• ASSIGNMENT:
For this exercise, print the records below verbatim.

• PROVIDED RECORDS:
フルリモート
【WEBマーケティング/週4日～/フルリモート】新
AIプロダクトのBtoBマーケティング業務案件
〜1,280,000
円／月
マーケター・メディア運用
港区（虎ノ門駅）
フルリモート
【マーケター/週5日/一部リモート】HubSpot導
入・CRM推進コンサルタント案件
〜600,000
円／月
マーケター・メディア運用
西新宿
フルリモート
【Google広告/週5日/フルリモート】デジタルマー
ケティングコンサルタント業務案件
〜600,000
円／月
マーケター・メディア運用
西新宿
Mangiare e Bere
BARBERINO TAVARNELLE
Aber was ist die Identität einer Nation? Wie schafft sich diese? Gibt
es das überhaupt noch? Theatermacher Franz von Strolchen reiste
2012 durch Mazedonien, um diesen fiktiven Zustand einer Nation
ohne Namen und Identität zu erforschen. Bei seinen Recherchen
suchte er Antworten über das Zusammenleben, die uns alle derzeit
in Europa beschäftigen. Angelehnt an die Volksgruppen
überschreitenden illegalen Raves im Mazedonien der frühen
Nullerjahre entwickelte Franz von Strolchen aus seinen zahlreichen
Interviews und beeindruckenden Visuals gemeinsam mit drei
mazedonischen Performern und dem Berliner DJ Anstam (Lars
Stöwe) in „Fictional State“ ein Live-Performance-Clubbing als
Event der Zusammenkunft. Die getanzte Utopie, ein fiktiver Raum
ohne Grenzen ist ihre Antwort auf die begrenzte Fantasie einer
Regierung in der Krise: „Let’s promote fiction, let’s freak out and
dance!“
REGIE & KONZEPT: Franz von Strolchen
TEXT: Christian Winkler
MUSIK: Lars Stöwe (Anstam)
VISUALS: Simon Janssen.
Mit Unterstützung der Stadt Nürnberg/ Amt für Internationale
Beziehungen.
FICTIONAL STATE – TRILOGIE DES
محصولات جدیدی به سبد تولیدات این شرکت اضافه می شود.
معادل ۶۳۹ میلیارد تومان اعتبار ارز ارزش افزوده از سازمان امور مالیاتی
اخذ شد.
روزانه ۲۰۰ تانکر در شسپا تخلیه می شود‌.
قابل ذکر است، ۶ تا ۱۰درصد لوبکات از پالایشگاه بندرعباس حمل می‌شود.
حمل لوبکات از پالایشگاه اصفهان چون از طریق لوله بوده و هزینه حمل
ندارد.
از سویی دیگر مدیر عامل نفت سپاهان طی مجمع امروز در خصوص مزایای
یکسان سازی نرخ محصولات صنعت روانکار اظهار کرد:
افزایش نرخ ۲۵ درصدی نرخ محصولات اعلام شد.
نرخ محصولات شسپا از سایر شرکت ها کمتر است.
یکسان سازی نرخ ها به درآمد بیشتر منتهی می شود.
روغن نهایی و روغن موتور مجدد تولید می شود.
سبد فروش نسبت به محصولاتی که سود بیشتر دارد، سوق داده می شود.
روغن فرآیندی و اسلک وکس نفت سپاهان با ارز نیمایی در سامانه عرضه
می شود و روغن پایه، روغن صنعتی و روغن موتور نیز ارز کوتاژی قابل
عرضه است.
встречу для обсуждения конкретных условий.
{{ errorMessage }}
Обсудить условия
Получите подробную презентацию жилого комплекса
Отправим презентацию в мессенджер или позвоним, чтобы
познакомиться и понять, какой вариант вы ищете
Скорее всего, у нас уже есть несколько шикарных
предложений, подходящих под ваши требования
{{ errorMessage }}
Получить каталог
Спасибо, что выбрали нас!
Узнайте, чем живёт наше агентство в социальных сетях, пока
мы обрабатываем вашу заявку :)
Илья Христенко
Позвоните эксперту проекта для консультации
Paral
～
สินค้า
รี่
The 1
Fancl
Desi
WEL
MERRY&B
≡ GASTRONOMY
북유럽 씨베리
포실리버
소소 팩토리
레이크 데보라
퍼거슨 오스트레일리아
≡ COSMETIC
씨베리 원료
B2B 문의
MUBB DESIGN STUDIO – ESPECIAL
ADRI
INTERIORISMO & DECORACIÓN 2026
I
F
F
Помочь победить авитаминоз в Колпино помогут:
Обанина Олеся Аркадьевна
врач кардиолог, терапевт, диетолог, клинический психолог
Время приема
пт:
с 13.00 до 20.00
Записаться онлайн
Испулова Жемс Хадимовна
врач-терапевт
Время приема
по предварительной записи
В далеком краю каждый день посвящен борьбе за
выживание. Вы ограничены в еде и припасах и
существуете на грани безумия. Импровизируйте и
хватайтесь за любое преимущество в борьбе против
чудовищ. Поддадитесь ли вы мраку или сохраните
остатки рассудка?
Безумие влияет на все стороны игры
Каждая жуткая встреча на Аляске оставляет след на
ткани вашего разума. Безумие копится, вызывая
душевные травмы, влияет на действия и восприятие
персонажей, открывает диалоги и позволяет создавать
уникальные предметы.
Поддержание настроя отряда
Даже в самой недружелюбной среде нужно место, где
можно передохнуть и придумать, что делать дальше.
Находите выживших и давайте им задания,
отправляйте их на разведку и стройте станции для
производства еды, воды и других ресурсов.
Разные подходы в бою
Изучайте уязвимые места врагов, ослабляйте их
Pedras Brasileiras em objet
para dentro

• EXPECTED OUTPUT:
フルリモート
【WEBマーケティング/週4日～/フルリモート】新
AIプロダクトのBtoBマーケティング業務案件
〜1,280,000
円／月
マーケター・メディア運用
港区（虎ノ門駅）
フルリモート
【マーケター/週5日/一部リモート】HubSpot導
入・CRM推進コンサルタント案件
〜600,000
円／月
マーケター・メディア運用
西新宿
フルリモート
【Google広告/週5日/フルリモート】デジタルマー
ケティングコンサルタント業務案件
〜600,000
円／月
マーケター・メディア運用
西新宿
Mangiare e Bere
BARBERINO TAVARNELLE
Aber was ist die Identität einer Nation? Wie schafft sich diese? Gibt
es das überhaupt noch? Theatermacher Franz von Strolchen reiste
2012 durch Mazedonien, um diesen fiktiven Zustand einer Nation
ohne Namen und Identität zu erforschen. Bei seinen Recherchen
suchte er Antworten über das Zusammenleben, die uns alle derzeit
in Europa beschäftigen. Angelehnt an die Volksgruppen
überschreitenden illegalen Raves im Mazedonien der frühen
Nullerjahre entwickelte Franz von Strolchen aus seinen zahlreichen
Interviews und beeindruckenden Visuals gemeinsam mit drei
mazedonischen Performern und dem Berliner DJ Anstam (Lars
Stöwe) in „Fictional State“ ein Live-Performance-Clubbing als
Event der Zusammenkunft. Die getanzte Utopie, ein fiktiver Raum
ohne Grenzen ist ihre Antwort auf die begrenzte Fantasie einer
Regierung in der Krise: „Let’s promote fiction, let’s freak out and
dance!“
REGIE & KONZEPT: Franz von Strolchen
TEXT: Christian Winkler
MUSIK: Lars Stöwe (Anstam)
VISUALS: Simon Janssen.
Mit Unterstützung der Stadt Nürnberg/ Amt für Internationale
Beziehungen.
FICTIONAL STATE – TRILOGIE DES
محصولات جدیدی به سبد تولیدات این شرکت اضافه می شود.
معادل ۶۳۹ میلیارد تومان اعتبار ارز ارزش افزوده از سازمان امور مالیاتی
اخذ شد.
روزانه ۲۰۰ تانکر در شسپا تخلیه می شود‌.
قابل ذکر است، ۶ تا ۱۰درصد لوبکات از پالایشگاه بندرعباس حمل می‌شود.
حمل لوبکات از پالایشگاه اصفهان چون از طریق لوله بوده و هزینه حمل
ندارد.
از سویی دیگر مدیر عامل نفت سپاهان طی مجمع امروز در خصوص مزایای
یکسان سازی نرخ محصولات صنعت روانکار اظهار کرد:
افزایش نرخ ۲۵ درصدی نرخ محصولات اعلام شد.
نرخ محصولات شسپا از سایر شرکت ها کمتر است.
یکسان سازی نرخ ها به درآمد بیشتر منتهی می شود.
روغن نهایی و روغن موتور مجدد تولید می شود.
سبد فروش نسبت به محصولاتی که سود بیشتر دارد، سوق داده می شود.
روغن فرآیندی و اسلک وکس نفت سپاهان با ارز نیمایی در سامانه عرضه
می شود و روغن پایه، روغن صنعتی و روغن موتور نیز ارز کوتاژی قابل
عرضه است.
встречу для обсуждения конкретных условий.
{{ errorMessage }}
Обсудить условия
Получите подробную презентацию жилого комплекса
Отправим презентацию в мессенджер или позвоним, чтобы
познакомиться и понять, какой вариант вы ищете
Скорее всего, у нас уже есть несколько шикарных
предложений, подходящих под ваши требования
{{ errorMessage }}
Получить каталог
Спасибо, что выбрали нас!
Узнайте, чем живёт наше агентство в социальных сетях, пока
мы обрабатываем вашу заявку :)
Илья Христенко
Позвоните эксперту проекта для консультации
Paral
～
สินค้า
รี่
The 1
Fancl
Desi
WEL
MERRY&B
≡ GASTRONOMY
북유럽 씨베리
포실리버
소소 팩토리
레이크 데보라
퍼거슨 오스트레일리아
≡ COSMETIC
씨베리 원료
B2B 문의
MUBB DESIGN STUDIO – ESPECIAL
ADRI
INTERIORISMO & DECORACIÓN 2026
I
F
F
Помочь победить авитаминоз в Колпино помогут:
Обанина Олеся Аркадьевна
врач кардиолог, терапевт, диетолог, клинический психолог
Время приема
пт:
с 13.00 до 20.00
Записаться онлайн
Испулова Жемс Хадимовна
врач-терапевт
Время приема
по предварительной записи
В далеком краю каждый день посвящен борьбе за
выживание. Вы ограничены в еде и припасах и
существуете на грани безумия. Импровизируйте и
хватайтесь за любое преимущество в борьбе против
чудовищ. Поддадитесь ли вы мраку или сохраните
остатки рассудка?
Безумие влияет на все стороны игры
Каждая жуткая встреча на Аляске оставляет след на
ткани вашего разума. Безумие копится, вызывая
душевные травмы, влияет на действия и восприятие
персонажей, открывает диалоги и позволяет создавать
уникальные предметы.
Поддержание настроя отряда
Даже в самой недружелюбной среде нужно место, где
можно передохнуть и придумать, что делать дальше.
Находите выживших и давайте им задания,
отправляйте их на разведку и стройте станции для
производства еды, воды и других ресурсов.
Разные подходы в бою
Изучайте уязвимые места врагов, ослабляйте их
Pedras Brasileiras em objet
para dentro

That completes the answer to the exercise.